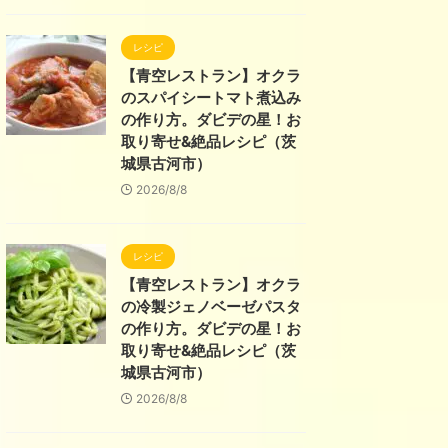
レシピ
【青空レストラン】オクラ
のスパイシートマト煮込み
の作り方。ダビデの星！お
取り寄せ&絶品レシピ（茨
城県古河市）
2026/8/8
レシピ
【青空レストラン】オクラ
の冷製ジェノベーゼパスタ
の作り方。ダビデの星！お
取り寄せ&絶品レシピ（茨
城県古河市）
2026/8/8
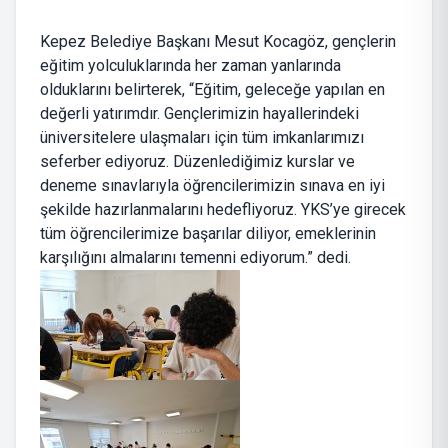
Kepez Belediye Başkanı Mesut Kocagöz, gençlerin
eğitim yolculuklarında her zaman yanlarında
olduklarını belirterek, “Eğitim, geleceğe yapılan en
değerli yatırımdır. Gençlerimizin hayallerindeki
üniversitelere ulaşmaları için tüm imkanlarımızı
seferber ediyoruz. Düzenlediğimiz kurslar ve
deneme sınavlarıyla öğrencilerimizin sınava en iyi
şekilde hazırlanmalarını hedefliyoruz. YKS’ye girecek
tüm öğrencilerimize başarılar diliyor, emeklerinin
karşılığını almalarını temenni ediyorum.” dedi.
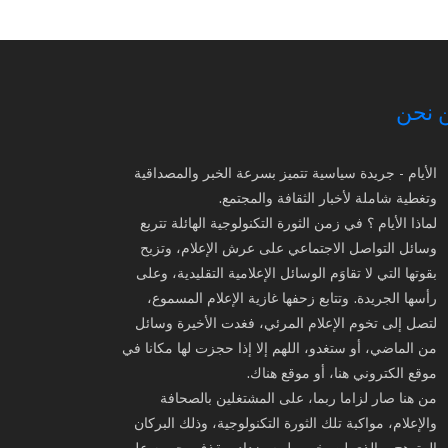
 نحن
الأيام - جريدة سياسية تتميز بسرعة الخبر والمصداقية
وتغطية شاملة لأخبار الثقافة والمجتمع.
لماذا الأيام ؟ في زمن الثورة التكنولوجية الهائلة تتربع
وسائل التواصل الاجتماعي على عرش الإعلام، وتزيح
بقوتها التي لا تقاوَم الوسائل الإعلامية التقليدية، وعلى
رأسها الجريدة. وتتابع زحفها غازية الإعلام المسموع،
لتصل إلى تخوم الإعلام المرئي، فغدت الأخيرة وسائل
من الماضي، أو ستغدو، اللهم إلا إذا حجزت لها مكانا في
موقع الكتروني هنا، أو موقع هناك.
من هنا صار لزاما ربما، على المشتغلين بالصحافة
والإعلام، مواكبة تلك الثورة التكنولوجية، وذلك البركان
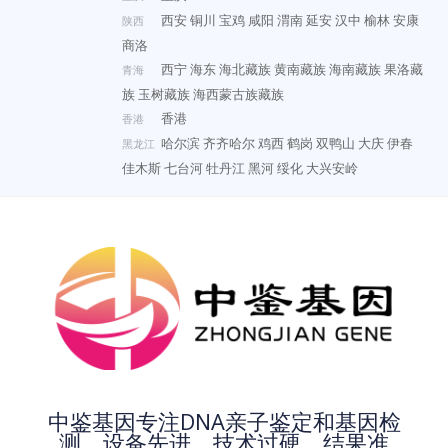
西安
铜川
宝鸡
咸阳
渭南
延安
汉中
榆林
安康
陕西
商洛
西宁
海东
海北藏族
黄南藏族
海南藏族
果洛藏
青海
族
玉树藏族
海西蒙古族藏族
香港
香港
哈尔滨
齐齐哈尔
鸡西
鹤岗
双鸭山
大庆
伊春
黑龙江
佳木斯
七台河
牡丹江
黑河
绥化
大兴安岭
中鉴基因专注DNA亲子鉴定和基因检
测，设备先进、技术过硬、结果准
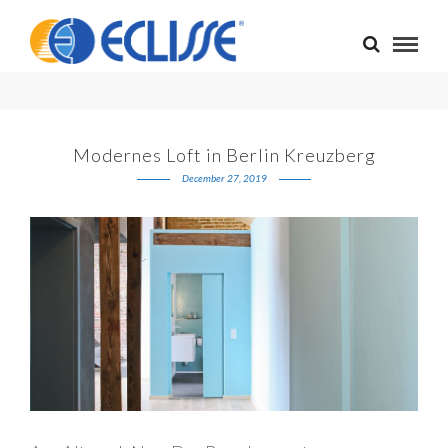
Berlin
Modernes Loft in Berlin Kreuzberg
December 27, 2019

▸ PROBLEM STATEMENT: Copy out the listing above exactly, and keep the pictures out of it.

▸ OUTPUT FOR THIS TASK:
レシピ
【青空レストラン】オクラ
のスパイシートマト煮込み
の作り方。ダビデの星！お
取り寄せ&絶品レシピ（茨
城県古河市）
2026/8/8
レシピ
【青空レストラン】オクラ
の冷製ジェノベーゼパスタ
の作り方。ダビデの星！お
取り寄せ&絶品レシピ（茨
城県古河市）
2026/8/8
Kepez Belediye Başkanı Mesut Kocagöz, gençlerin
eğitim yolculuklarında her zaman yanlarında
olduklarını belirterek, “Eğitim, geleceğe yapılan en
değerli yatırımdır. Gençlerimizin hayallerindeki
üniversitelere ulaşmaları için tüm imkanlarımızı
seferber ediyoruz. Düzenlediğimiz kurslar ve
deneme sınavlarıyla öğrencilerimizin sınava en iyi
şekilde hazırlanmalarını hedefliyoruz. YKS’ye girecek
tüm öğrencilerimize başarılar diliyor, emeklerinin
karşılığını almalarını temenni ediyorum.” dedi.
 نحن
الأيام - جريدة سياسية تتميز بسرعة الخبر والمصداقية
وتغطية شاملة لأخبار الثقافة والمجتمع.
لماذا الأيام ؟ في زمن الثورة التكنولوجية الهائلة تتربع
وسائل التواصل الاجتماعي على عرش الإعلام، وتزيح
بقوتها التي لا تقاوَم الوسائل الإعلامية التقليدية، وعلى
رأسها الجريدة. وتتابع زحفها غازية الإعلام المسموع،
لتصل إلى تخوم الإعلام المرئي، فغدت الأخيرة وسائل
من الماضي، أو ستغدو، اللهم إلا إذا حجزت لها مكانا في
موقع الكتروني هنا، أو موقع هناك.
من هنا صار لزاما ربما، على المشتغلين بالصحافة
والإعلام، مواكبة تلك الثورة التكنولوجية، وذلك البركان
西安
铜川
宝鸡
咸阳
渭南
延安
汉中
榆林
安康
陕西
商洛
西宁
海东
海北藏族
黄南藏族
海南藏族
果洛藏
青海
族
玉树藏族
海西蒙古族藏族
香港
香港
哈尔滨
齐齐哈尔
鸡西
鹤岗
双鸭山
大庆
伊春
黑龙江
佳木斯
七台河
牡丹江
黑河
绥化
大兴安岭
中鉴基因专注DNA亲子鉴定和基因检
测，设备先进、技术过硬、结果准
Berlin
Modernes Loft in Berlin Kreuzberg
December 27, 2019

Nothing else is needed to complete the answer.